Al basması ya da albastı denilen söylenceyi annem Ketayin Özdemir ile teyzem Nazile Er’den dinledim.


Gülyalı ilçesinde yerleşik Cörütoğulları sülalesinin ilki olan kişinin yeni doğan bebekleri sabahleyin beşikte ciğerleri alınmış ve kanı emilmiş olarak bulunmaktadır.


Bunun üzerine anne ile baba, bebek büyüyünceye kadar başında bekleme kararı alırlar. Gece yarısına kadar anne, gece yarısından sonra baba nöbet bekleyecektir.


Babanın nöbeti sırasında evin bacasından giren bir sinek, kadına dönüşür ve bebeğe yaklaşır. Beşiğin başında dolaşır. “Çocuksun kıyamıyorum, alıştım duramıyorum, anan baban çeksin günahını…” diyerek bebeği öldürmek üzereyken baba tarafından eteğinden yakalanır. Yılan, çayan gibi kılıklara giren kadın, babanın elinden kurtulmak için çabalarsa da başarılı olamaz. Aslında komşu köylerden bir kadındır. Söylentiye göre yöreye, denizden büyücü küpleriyle gelmişlerdir. Büyücülüğü meslek edinmişlerdir. Kitaba, mushafa karşı saygılı değillerdir.


Kaçmaya çalışırken bir yandan da “Beni öldürme, silsileme lanet olsun, bir daha yedi göbekten berinize uğrarsam” diye bağırmıştır.

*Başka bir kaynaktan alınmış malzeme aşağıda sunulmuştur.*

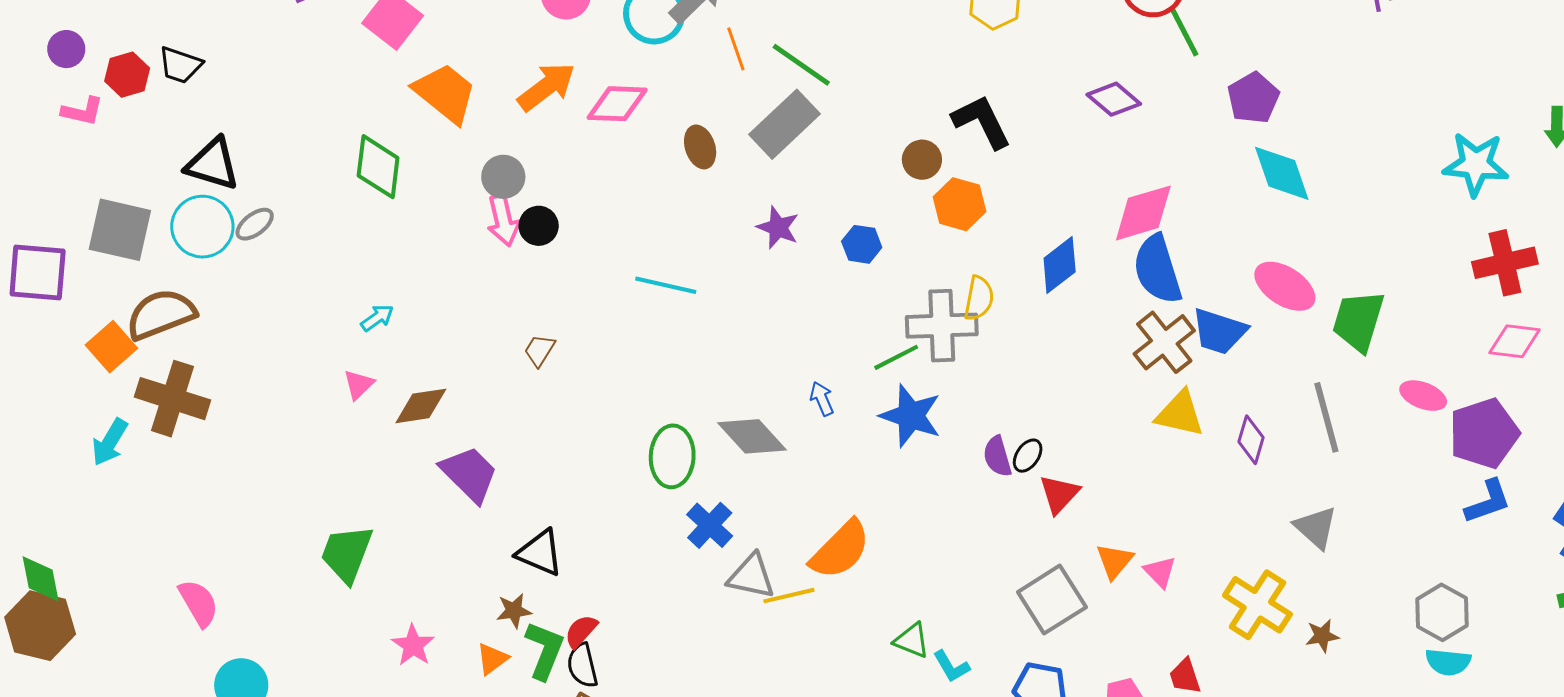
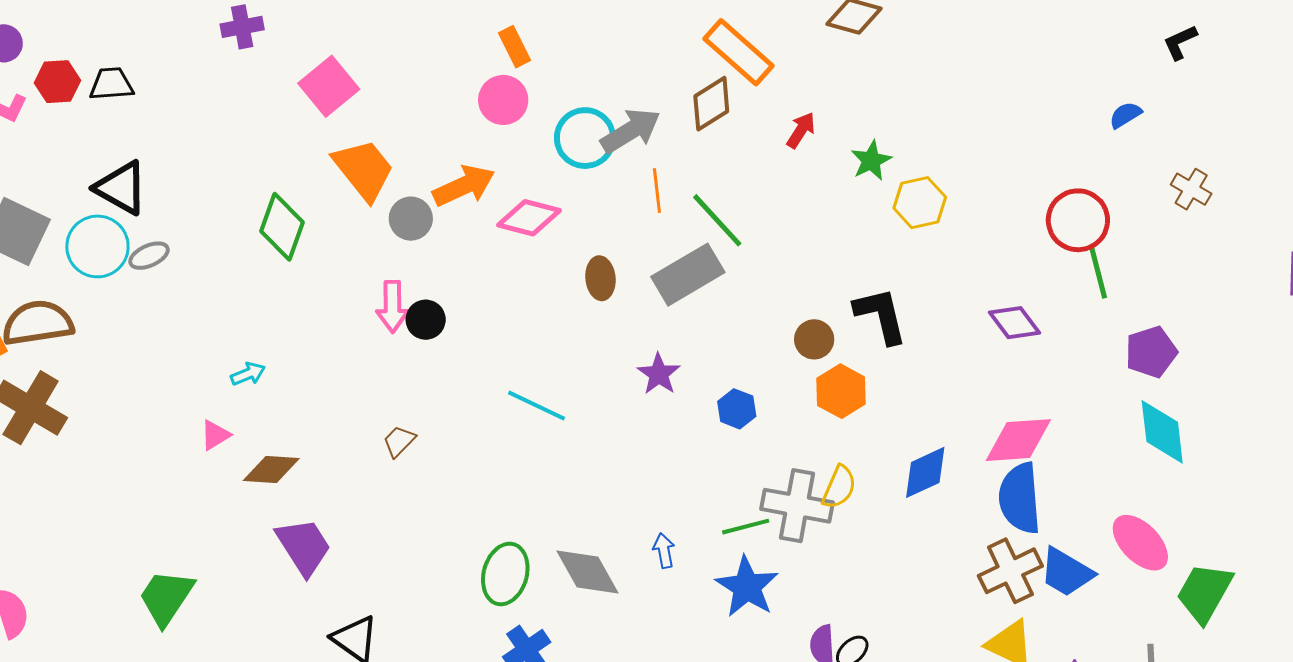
black trapezoid: (180, 65) -> (111, 84), turned 144
gray circle: (503, 177) -> (411, 219), moved

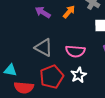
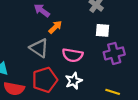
orange arrow: (69, 12) -> (55, 27), moved

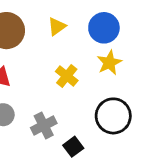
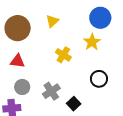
blue circle: (104, 28) -> (100, 18), moved
black circle: (113, 116) -> (99, 79), size x0.7

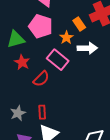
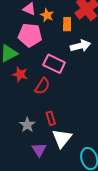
orange rectangle: (79, 24) -> (67, 24), turned 48
orange star: (66, 38) -> (47, 15), moved

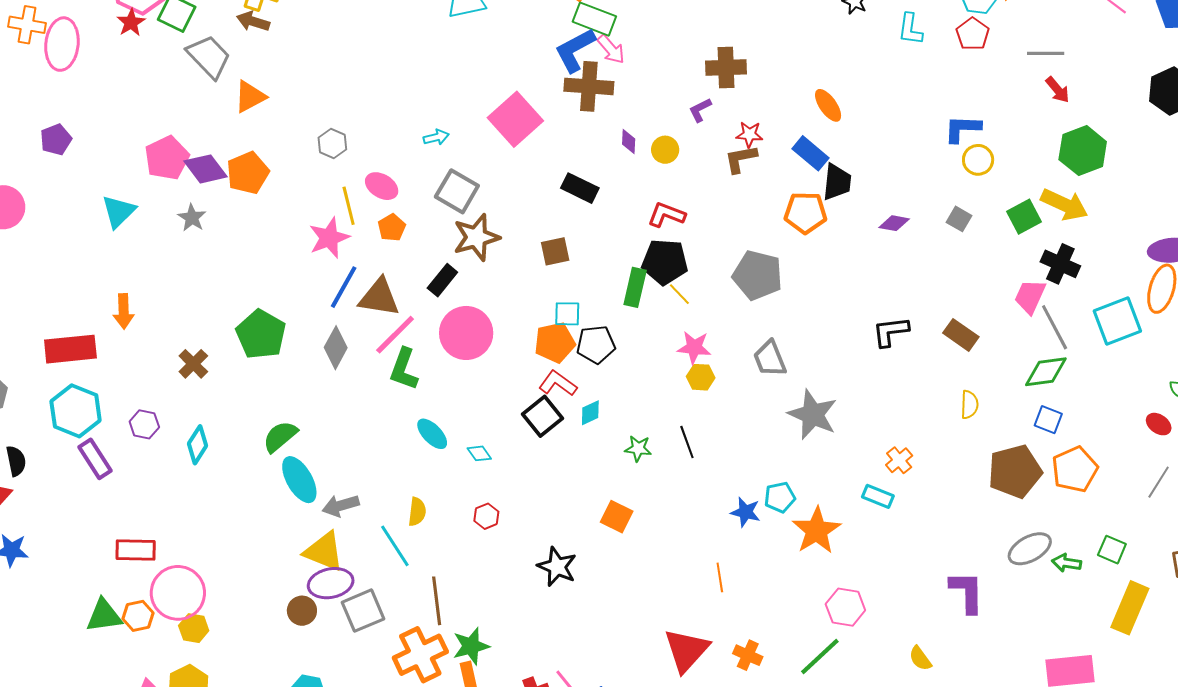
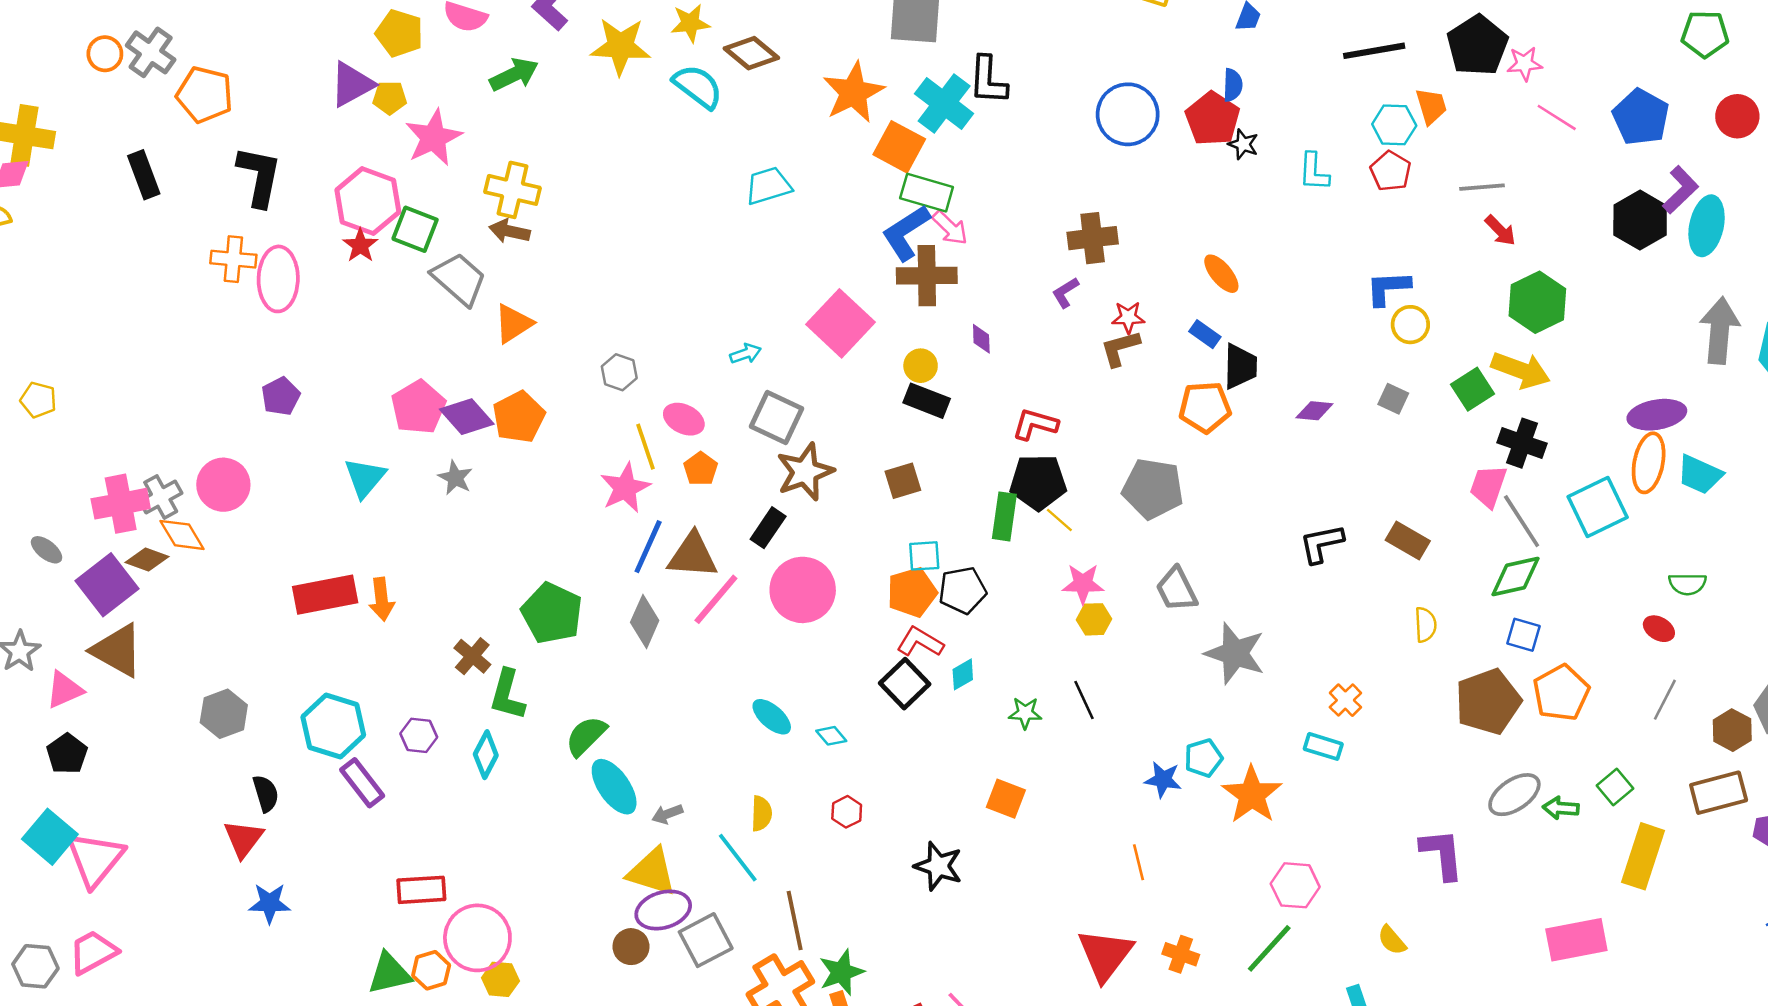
yellow circle: (665, 150) -> (921, 366), moved
blue rectangle: (810, 153) -> (1205, 334), size x0.7
red rectangle: (70, 349) -> (325, 595), moved
green L-shape: (404, 369) -> (507, 695), moved
gray arrow: (341, 506) -> (667, 814), size x0.7
green square: (1112, 550) -> (1615, 787), turned 32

Baba, yakaladığı eteği bırakmamış, hatta kadına çengelli iğne batırarak büyücü tılsımını bozmuştur. Eteğinden bir parça kumaş keserek ertesi gün, “Benim çocuklarımı öldüren budur” diyerek herkese göstermiştir. Milletin bilmesini ve duyarlı olmasını istemiştir.

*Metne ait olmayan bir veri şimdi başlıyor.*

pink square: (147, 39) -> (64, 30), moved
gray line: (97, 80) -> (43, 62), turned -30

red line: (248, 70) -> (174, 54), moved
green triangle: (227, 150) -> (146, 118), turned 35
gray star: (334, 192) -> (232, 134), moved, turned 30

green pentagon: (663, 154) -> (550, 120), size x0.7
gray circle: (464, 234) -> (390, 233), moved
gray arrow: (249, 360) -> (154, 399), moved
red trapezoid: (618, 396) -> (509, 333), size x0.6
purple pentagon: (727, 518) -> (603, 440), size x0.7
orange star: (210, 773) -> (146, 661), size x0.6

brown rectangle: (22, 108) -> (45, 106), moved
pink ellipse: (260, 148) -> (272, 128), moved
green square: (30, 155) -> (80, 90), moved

Cörütoğulları sülalesinin, o bebeğin yaşama tutunmasıyla bugünlere geldiği söylenmektedir. O bebekten itibaren sülalenin geleceğini sağlayan her erkeğin çocukları, al basan kişileri atlayarak rahatlamalarını sağlamaktadırlar. Al basması, genellikle çocuklarda görülür. Çokça ağlayanlar, sürekli hasta olanlar, ani çığlık atanlar, ani irkilenler, korkanlar, gece kalkıp gezenler al basmış olarak nitelendirilirler. Yüzlerinin kırmızı renge dönüşmesi sonucu bu sıfatla anıldıkları sanılmaktadır. Yetişkinlere al basması; uyurlarken üzerlerine çullanılması ya da kâbus görmeleri şeklinde ifade edilir.


Atlayanlara alcı, bu işe de alcılık adı verilir. Al basan çocuk ya da yetişkin yere yatar. Ağzına su alan alcı, kişinin baş tarafından dolaşır ve üstünden atlar. Atlarken yatanın üzerine, ağzındaki sudan bir miktar püskürtür. Atlama işi üç kez tekrarlanır.

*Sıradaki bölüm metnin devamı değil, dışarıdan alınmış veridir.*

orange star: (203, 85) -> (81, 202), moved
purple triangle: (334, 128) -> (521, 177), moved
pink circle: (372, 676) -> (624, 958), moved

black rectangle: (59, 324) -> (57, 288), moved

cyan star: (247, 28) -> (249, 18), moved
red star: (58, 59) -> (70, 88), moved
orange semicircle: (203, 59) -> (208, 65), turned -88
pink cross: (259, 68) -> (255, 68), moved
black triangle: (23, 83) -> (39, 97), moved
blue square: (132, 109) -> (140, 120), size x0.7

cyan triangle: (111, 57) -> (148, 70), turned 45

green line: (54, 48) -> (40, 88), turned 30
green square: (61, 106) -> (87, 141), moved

Al atlama sırasında alcının başının dönmesi, atlananda al olduğu şeklinde yorumlanır.


Al atlatanlar, fayda görmek adına alcının ocağından kül alıp saklarlar. Ayrıca alcıdan çengelli iğne ya da baş örtüsü almak da adetten sayılmıştır.


Alcılık, tıbbın geliştiği ve çocuk ölümlerinin azaldığı günümüzde itibar edilmeyen bir söylence olarak anılsa da Cörütoğulları sülalesi tarafından benimsenmiş bir inanıştır.

Biz al basması olayını, Cörütoğullarına has bir inanış olarak bilsek de dijital ortamda eski Türklerden beri devam eden ve bugün Anadolu’nun birçok bölgesinde benzer özellikler göstererek anıldığı bilinmektedir.